Despite this, Ramaphosa and the key CR17
fundraisers have under oath declared that he never knew who the donors were
because they did not want anyone to think that they could claim favours
afterward, should he win. By not disclosing the identity of the individual
donors they were attempting to stay within the spirit of the legislation, i.e.
to prevent elected officials from using their influence to corruptly benefit donors
Under point 5.3.20 of her report, the Public
Protector says in relation to this issue, “Although I have been informed
by the CR17 campaign managers that the deliberate concealment of the donors and
the amounts donated by them from President Ramaphosa was to avoid creating a
perception that his goodwill can be bought, the primary reason in my view,
should have been any situation of capture of the president that might
compromise his decision-making in the future.”
Can someone please explain the difference
between “buying goodwill” and “compromise his future decision
making” and how by now naming them it would remedy matters?
The Public Protector further protests that
Ramaphosa did address donor meetings. Of course he did, but they were big
groups of potential donors
and according to all involved, he never knew if indeed anyone donated following
Mkhwebane finally raises questions of money
laundering. Despite saying that it is outside her jurisdiction, it is clear
that she believes there is an issue here. Surely if there were serious doubts
this should have been handled by the Financial Intelligence Centre (FIC)? She
provides little more than a flow chart as evidence on this serious issue,
casting very serious suspicion on the president.
Ramaphosa is correct to take this matter on
urgent review. If the Public Protector loses, Parliament should dismiss her.

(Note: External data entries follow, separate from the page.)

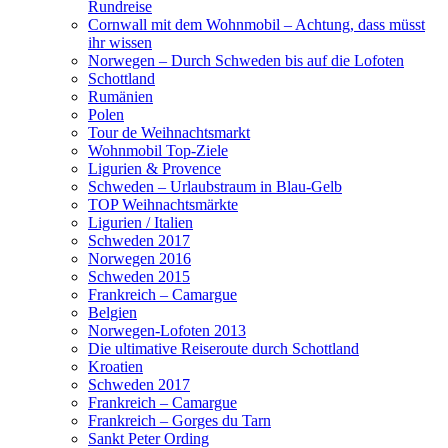
Rundreise
Cornwall mit dem Wohnmobil – Achtung, dass müsst
ihr wissen
Norwegen – Durch Schweden bis auf die Lofoten
Schottland
Rumänien
Polen
Tour de Weihnachtsmarkt
Wohnmobil Top-Ziele
Ligurien & Provence
Schweden – Urlaubstraum in Blau-Gelb
TOP Weihnachtsmärkte
Ligurien / Italien
Schweden 2017
Norwegen 2016
Schweden 2015
Frankreich – Camargue
Belgien
Norwegen-Lofoten 2013
Die ultimative Reiseroute durch Schottland
Kroatien
Schweden 2017
Frankreich – Camargue
Frankreich – Gorges du Tarn
Sankt Peter Ording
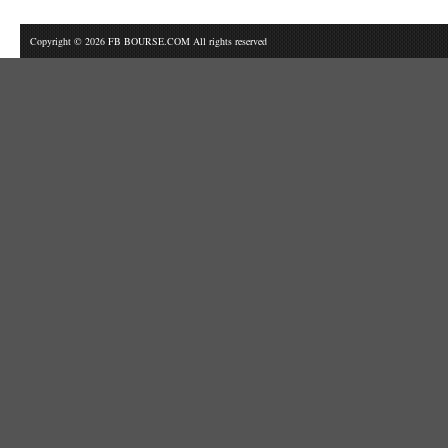
Copyright © 2026 FB BOURSE.COM All rights reserved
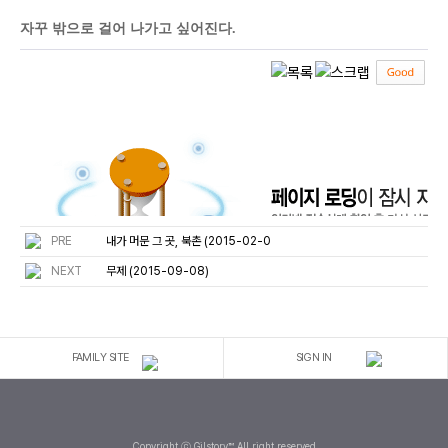
자꾸 밖으로 걸어 나가고 싶어진다.
PRE
내가 머문 그 곳, 북촌 (2015-02-0
NEXT
무제 (2015-09-08)
FAMILY SITE
SIGN IN
Copyright ⓒ Gilstory™ All right reserved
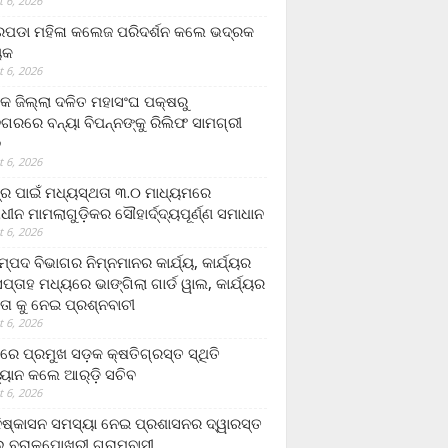
 6, 2026
ଡା ମହିଳା କଲେଜ ପରିଦର୍ଶନ କଲେ ଭଦ୍ରକ
ୟକ
 6, 2026
କ ଜିଲ୍ଲା ଦଳିତ ମହାସଂଘ ପକ୍ଷରୁ
ଗରରେ ବନ୍ୟା ବିପନ୍ନଙ୍କୁ ରିଲିଫ ସାମଗ୍ରୀ
ନ
 6, 2026
ଟ୍ର ପାଇଁ ମଧ୍ୟସ୍ଥତା ୩.୦ ମାଧ୍ୟମରେ
ାଧୀନ ମାମଲାଗୁଡ଼ିକର ସୌହାର୍ଦ୍ଦ୍ୟପୂର୍ଣ୍ଣ ସମାଧାନ
 6, 2026
୍ପଦ ବିଭାଗର ନିମ୍ନମାନର କାର୍ଯ୍ୟ, କାର୍ଯ୍ୟର
୍ତାହ ମଧ୍ୟରେ ଭାଙ୍ଗିଲା ଗାର୍ଡ ୱାଲ, କାର୍ଯ୍ୟର
ତା କୁ ନେଇ ପ୍ରଶ୍ନବାଚୀ
 6, 2026
ାରେ ପ୍ରମୁଖ ସଡ଼କ କ୍ଷତିଗ୍ରସ୍ତ ସ୍ଥିତି
୍ୟାନ କଲେ ଆର୍‌ଡ଼ି ସଚିବ
 6, 2026
ିଷ୍କାସନ ସମସ୍ୟା ନେଇ ପ୍ରଶାସନର ଦ୍ୱାରସ୍ତ
 ବରାଳପୋଖରୀ ଗ୍ରାମବାସୀ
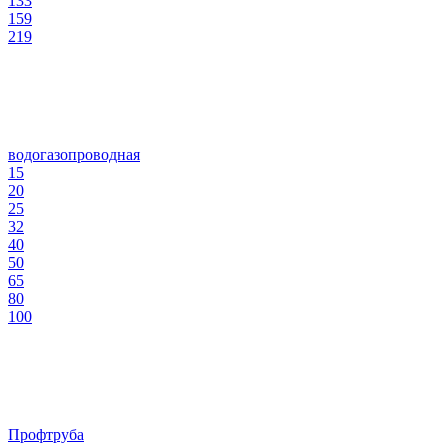
133
159
219
водогазопроводная
15
20
25
32
40
50
65
80
100
Профтруба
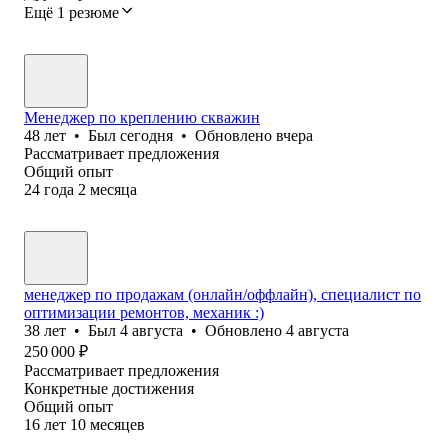
Ещё 1 резюме
Менеджер по креплению скважин
48
лет
•
Был
сегодня
•
Обновлено
вчера
Рассматривает предложения
Общий опыт
24
года
2
месяца
менеджер по продажам (онлайн/оффлайн), специалист по
оптимизации ремонтов, механик :)
38
лет
•
Был
4 августа
•
Обновлено
4 августа
250 000
₽
Рассматривает предложения
Конкретные достижения
Общий опыт
16
лет
10
месяцев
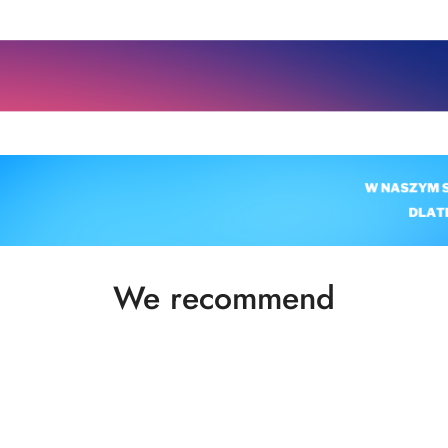
Status
We recommend
products:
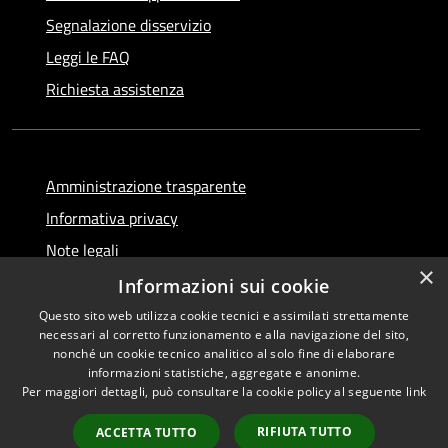
Segnalazione disservizio
Leggi le FAQ
Richiesta assistenza
Amministrazione trasparente
Informativa privacy
Note legali
×
Dichiarazione di accessibilità
Informazioni sui cookie
Questo sito web utilizza cookie tecnici e assimilati strettamente
necessari al corretto funzionamento e alla navigazione del sito,
nonché un cookie tecnico analitico al solo fine di elaborare
informazioni statistiche, aggregate e anonime.
RSS
Copyright © 2026 • Comune di
Per maggiori dettagli, può consultare la cookie policy al seguente
link
Accessibilità
Serino • Powered by
Privacy
Municipium
Accesso
•
RIFIUTA TUTTO
ACCETTA TUTTO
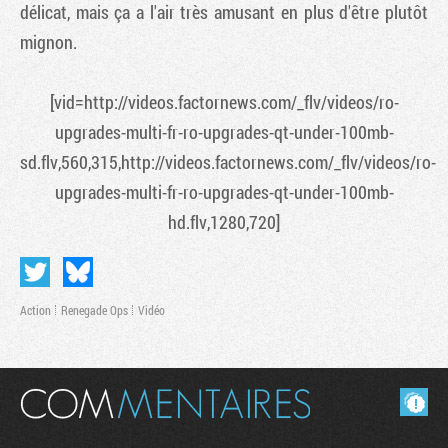
délicat, mais ça a l'air très amusant en plus d'être plutôt
mignon.
[vid=http://videos.factornews.com/_flv/videos/ro-
upgrades-multi-fr-ro-upgrades-qt-under-100mb-
sd.flv,560,315,http://videos.factornews.com/_flv/videos/ro-
upgrades-multi-fr-ro-upgrades-qt-under-100mb-
hd.flv,1280,720]
Tribune
Action
Renegade Ops
Vidéo
Masquer les commentaires lus.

Monday’s ruling by the Constitutional Court seems to confirm her incompetence.
If she also erred in this report on something as serious as the president’s
integrity with potentially disastrous implications for the country, she has no right
occupying a position that is meant to protect the rights of all
citizens, even presidents, from abuse of power – including false accusations.
– Melanie Verwoerd is a former ANC MP and South African Ambassador to Ireland.